Katrin Strohhöfer ist Psychologin und Psychotherapeutin. Sie leitet die neue Einsatzzentrale des Krisendienstes in Bayreuth und ist gerade noch mit deren Aufbau beschäftigt. Bis zu 20 Personen sollen im Endausbau hier arbeiten, einige Stellen sind noch unbesetzt, sagt sie.

Der Krisendienst soll schrittweise ausgebaut werden: Zunächst wird er nur an den Vormittagen von 9 bis 14 Uhr erreichbar sein, ab 11. Januar Samstag bis Mittwoch 9 bis 17 Uhr, Donnerstag und Freitag zwischen 19 und 21 Uhr.

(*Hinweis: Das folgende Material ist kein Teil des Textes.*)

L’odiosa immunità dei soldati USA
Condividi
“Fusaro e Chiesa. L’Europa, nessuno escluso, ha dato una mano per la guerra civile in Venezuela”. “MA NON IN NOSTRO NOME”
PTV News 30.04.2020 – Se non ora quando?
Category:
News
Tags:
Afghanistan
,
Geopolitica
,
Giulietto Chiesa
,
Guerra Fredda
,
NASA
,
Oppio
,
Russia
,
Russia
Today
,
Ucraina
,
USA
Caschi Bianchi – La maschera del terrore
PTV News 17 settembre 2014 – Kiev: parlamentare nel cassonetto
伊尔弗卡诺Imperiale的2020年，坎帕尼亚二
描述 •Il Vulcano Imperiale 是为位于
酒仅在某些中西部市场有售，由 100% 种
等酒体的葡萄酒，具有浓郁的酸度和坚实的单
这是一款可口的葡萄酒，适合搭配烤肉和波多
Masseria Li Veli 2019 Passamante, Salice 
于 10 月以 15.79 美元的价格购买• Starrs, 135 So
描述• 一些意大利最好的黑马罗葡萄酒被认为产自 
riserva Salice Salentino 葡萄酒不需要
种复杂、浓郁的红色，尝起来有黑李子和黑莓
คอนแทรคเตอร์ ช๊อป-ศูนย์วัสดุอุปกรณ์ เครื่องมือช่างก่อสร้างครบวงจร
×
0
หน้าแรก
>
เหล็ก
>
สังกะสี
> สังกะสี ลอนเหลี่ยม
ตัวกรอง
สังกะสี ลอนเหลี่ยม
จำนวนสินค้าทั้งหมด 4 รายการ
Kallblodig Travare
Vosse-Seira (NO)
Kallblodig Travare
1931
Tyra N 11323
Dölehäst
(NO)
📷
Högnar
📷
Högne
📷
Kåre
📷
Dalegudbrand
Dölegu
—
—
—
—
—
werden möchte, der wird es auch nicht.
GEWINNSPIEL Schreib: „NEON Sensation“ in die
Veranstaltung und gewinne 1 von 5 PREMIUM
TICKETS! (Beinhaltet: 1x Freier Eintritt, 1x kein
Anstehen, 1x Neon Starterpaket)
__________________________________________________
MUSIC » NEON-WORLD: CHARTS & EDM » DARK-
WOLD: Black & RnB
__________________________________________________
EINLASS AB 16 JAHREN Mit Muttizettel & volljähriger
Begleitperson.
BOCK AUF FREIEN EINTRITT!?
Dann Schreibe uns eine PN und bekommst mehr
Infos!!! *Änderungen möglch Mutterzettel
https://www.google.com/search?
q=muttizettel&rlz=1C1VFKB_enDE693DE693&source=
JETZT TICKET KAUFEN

Die vorgesehene Erreichbarkeit rund um die Uhr soll ab Sommer 2021 sichergestellt sein.

Der Aufbau dieser Krisendienste in ganz Bayern ist ein Kernstück des 2018 vom Landtag beschlossenen Psychisch-Kranken-Hilfe-Gesetzes. Krisendienste gab es da bereits in Ballungsräumen wie München und Nürnberg, die flächendeckende Einrichtung in Bayern ist einmalig in Deutschland. Träger der Krisendienste sind die Bezirke.

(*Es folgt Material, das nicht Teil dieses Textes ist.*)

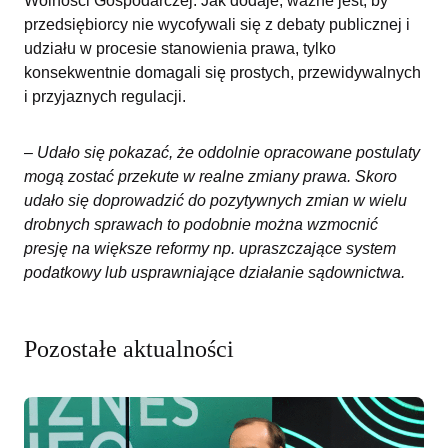
Wolności Gospodarczej. Jak dodaje, ważne jest, by
przedsiębiorcy nie wycofywali się z debaty publicznej i
udziału w procesie stanowienia prawa, tylko
konsekwentnie domagali się prostych, przewidywalnych
i przyjaznych regulacji.
–
Udało się pokazać, że oddolnie opracowane postulaty
mogą zostać przekute w realne zmiany prawa. Skoro
udało się doprowadzić do pozytywnych zmian w wielu
drobnych sprawach to podobnie można wzmocnić
presję na większe reformy np. upraszczające system
podatkowy lub usprawniające działanie sądownictwa.
Pozostałe aktualności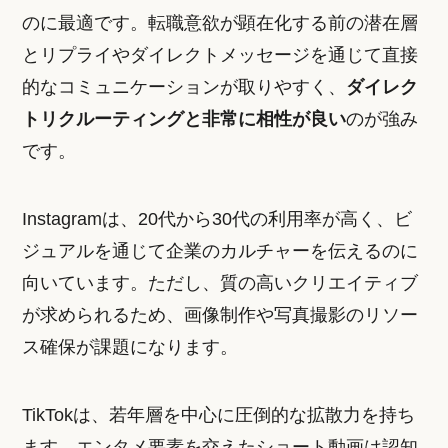
のに最適です。転職意欲が顕在化する前の潜在層
とリプライやダイレクトメッセージを通じて直接
的なコミュニケーションが取りやすく、
ダイレク
トリクルーティングと非常に相性が良い
のが強み
です。
Instagramは、20代から30代の利用率が高く、ビ
ジュアルを通じて企業のカルチャーを伝えるのに
向いています。ただし、質の高いクリエイティブ
が求められるため、画像制作や写真撮影のリソー
ス確保が課題になります。
TikTokは、若年層を中心に圧倒的な拡散力を持ち
ます。エンタメ要素を交えたショート動画は認知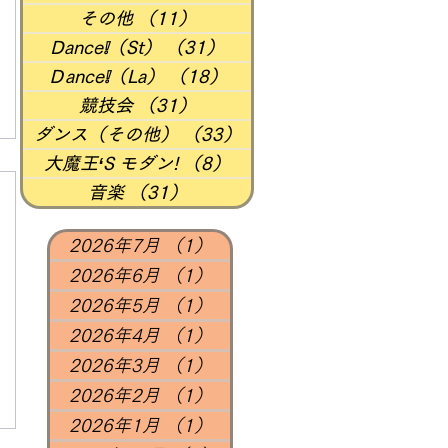
その他
（11）
11件の記事
Dance❕（St）
（31）
31件の記事
Ｄance❕（La）
（18）
18件の記事
競技会
（31）
31件の記事
ダンス（その他）
（33）
33件の記事
大魔王‘S モダン!
（8）
8件の記事
音楽
（31）
31件の記事
2026年7月
（1）
1件の記事
2026年6月
（1）
1件の記事
2026年5月
（1）
1件の記事
2026年4月
（1）
1件の記事
2026年3月
（1）
1件の記事
2026年2月
（1）
1件の記事
2026年1月
（1）
1件の記事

"Der neue Krisendienst ist das Puzzlestück in der Notfallversorgung der Bevölkerung, das noch gefehlt hat", sagt Strohhöfer. Nach den Erfahrungen aus den schon bestehenden Krisendiensten erwartet sie ein "breites Spektrum" an Hilfeersuchen: den einsamen alten Mann, der gerade Witwer geworden ist, den psychisch erkrankten Menschen in einer akuten Krise, den depressiven Menschen, der seinen Suizid plant. Bisher waren das oft Fälle für Polizei oder Notarzt. Künftig soll es dafür eine neue Notrufnummer geben. Bis zur Einrichtung der einheitlichen Notrufnummer wird es Nummern mit Ortsvorwahlen geben.

Wenn die telefonische Krisenberatung nicht ausreicht, können mobile Hilfsteams aus jeweils zwei Fachkräften entsandt werden, die je in höchstens einer Stunde an jedem Ort in Oberfranken sein können. Für diese Einsätze wurden die Sozialpsychiatrischen Dienste (SPDI) in Bayreuth, Bamberg, Hof und Coburg/Kronach personell aufgestockt.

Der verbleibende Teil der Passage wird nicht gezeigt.